▶ _TASK DETAILS_: Write each entry out again verbatim, pictures excluded.

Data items
::::::::::

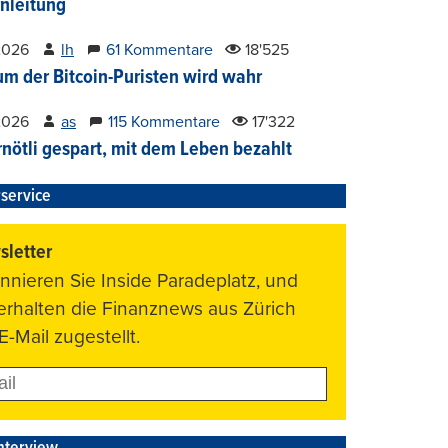
nleitung
2026
lh
61 Kommentare
18'525
um der Bitcoin-Puristen wird wahr
2026
as
115 Kommentare
17'322
nötli gespart, mit dem Leben bezahlt
service
letter
nnieren Sie Inside Paradeplatz, und
 erhalten die Finanznews aus Zürich
E-Mail zugestellt.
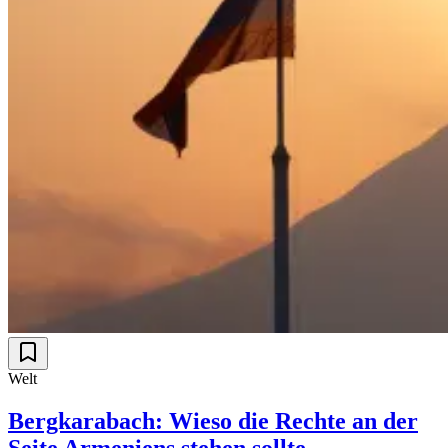
Welt
Bergkarabach: Wieso die Rechte an der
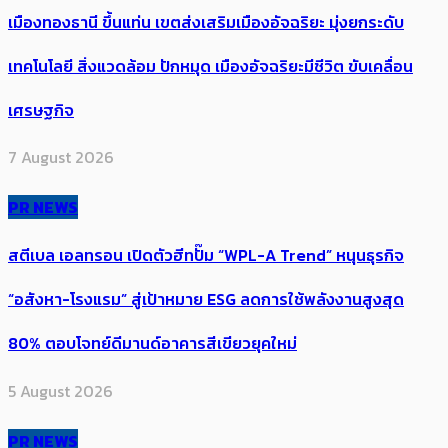
เมืองทองธานี ขึ้นแท่น เขตส่งเสริมเมืองอัจฉริยะ มุ่งยกระดับ
เทคโนโลยี สิ่งแวดล้อม ปักหมุด เมืองอัจฉริยะมีชีวิต ขับเคลื่อน
เศรษฐกิจ
7 August 2026
PR NEWS
สตีเบล เอลทรอน เปิดตัวฮีทปั๊ม “WPL-A Trend” หนุนธุรกิจ
“อสังหา-โรงแรม” สู่เป้าหมาย ESG ลดการใช้พลังงานสูงสุด
80% ตอบโจทย์ดีมานด์อาคารสีเขียวยุคใหม่
5 August 2026
PR NEWS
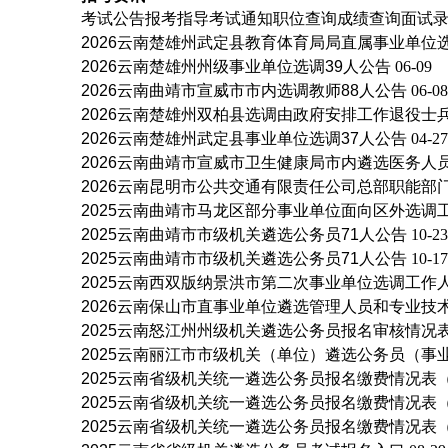
考试公告
报考指导
考试通知
职位查询
成绩查询
面试
2026云南楚雄州武定县教育体育局局直属事业单位
2026云南楚雄州州级事业单位选调39人公告
06-09
2026云南曲靖市宣威市市内选调教师88人公告
06-08
2026云南楚雄州双柏县选调由政府安排工作退役士
2026云南楚雄州武定县事业单位选调37人公告
04-27
2026云南曲靖市宣威市卫生健康局市内遴选医务人员
2026云南昆明市公共交通有限责任公司总部职能部
2025云南曲靖市马龙区部分事业单位面向区外选调
2025云南曲靖市市级机关遴选公务员71人公告
10-23
2025云南曲靖市市级机关遴选公务员71人公告
10-17
2025云南西双版纳景洪市第二次事业单位选调工作人
2026云南保山市直事业单位遴选管理人员和专业技
2025云南怒江州州级机关遴选公务员报名审核情况表（
2025云南丽江市市级机关（单位）遴选公务员（事
2025云南省级机关统一遴选公务员报名缴费情况表（截
2025云南省级机关统一遴选公务员报名缴费情况表（截
2025云南省级机关统一遴选公务员报名缴费情况表（截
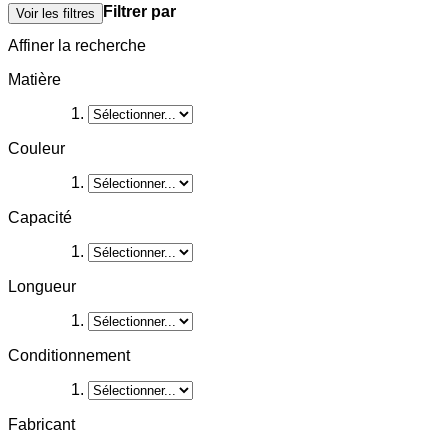
Filtrer par
Voir les filtres
Affiner la recherche
Matière
Couleur
Capacité
Longueur
Conditionnement
Fabricant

::::::::::

▶ _SOLUTION BELOW_:
nleitung
2026
lh
61 Kommentare
18'525
um der Bitcoin-Puristen wird wahr
2026
as
115 Kommentare
17'322
nötli gespart, mit dem Leben bezahlt
service
letter
nnieren Sie Inside Paradeplatz, und
 erhalten die Finanznews aus Zürich
E-Mail zugestellt.
Welt
Bergkarabach: Wieso die Rechte an der
เมืองทองธานี ขึ้นแท่น เขตส่งเสริมเมืองอัจฉริยะ มุ่งยกระดับ
เทคโนโลยี สิ่งแวดล้อม ปักหมุด เมืองอัจฉริยะมีชีวิต ขับเคลื่อน
เศรษฐกิจ
7 August 2026
PR NEWS
สตีเบล เอลทรอน เปิดตัวฮีทปั๊ม “WPL-A Trend” หนุนธุรกิจ
“อสังหา-โรงแรม” สู่เป้าหมาย ESG ลดการใช้พลังงานสูงสุด
80% ตอบโจทย์ดีมานด์อาคารสีเขียวยุคใหม่
5 August 2026
PR NEWS
考试公告
报考指导
考试通知
职位查询
成绩查询
面试
2026云南楚雄州武定县教育体育局局直属事业单位
2026云南楚雄州州级事业单位选调39人公告
06-09
2026云南曲靖市宣威市市内选调教师88人公告
06-08
2026云南楚雄州双柏县选调由政府安排工作退役士
2026云南楚雄州武定县事业单位选调37人公告
04-27
2026云南曲靖市宣威市卫生健康局市内遴选医务人员
2026云南昆明市公共交通有限责任公司总部职能部
2025云南曲靖市马龙区部分事业单位面向区外选调
2025云南曲靖市市级机关遴选公务员71人公告
10-23
2025云南曲靖市市级机关遴选公务员71人公告
10-17
2025云南西双版纳景洪市第二次事业单位选调工作人
2026云南保山市直事业单位遴选管理人员和专业技
2025云南怒江州州级机关遴选公务员报名审核情况表（
2025云南丽江市市级机关（单位）遴选公务员（事
2025云南省级机关统一遴选公务员报名缴费情况表（截
2025云南省级机关统一遴选公务员报名缴费情况表（截
2025云南省级机关统一遴选公务员报名缴费情况表（截
Filtrer par
Voir les filtres
Affiner la recherche
Matière
Couleur
Capacité
Longueur
Conditionnement
Fabricant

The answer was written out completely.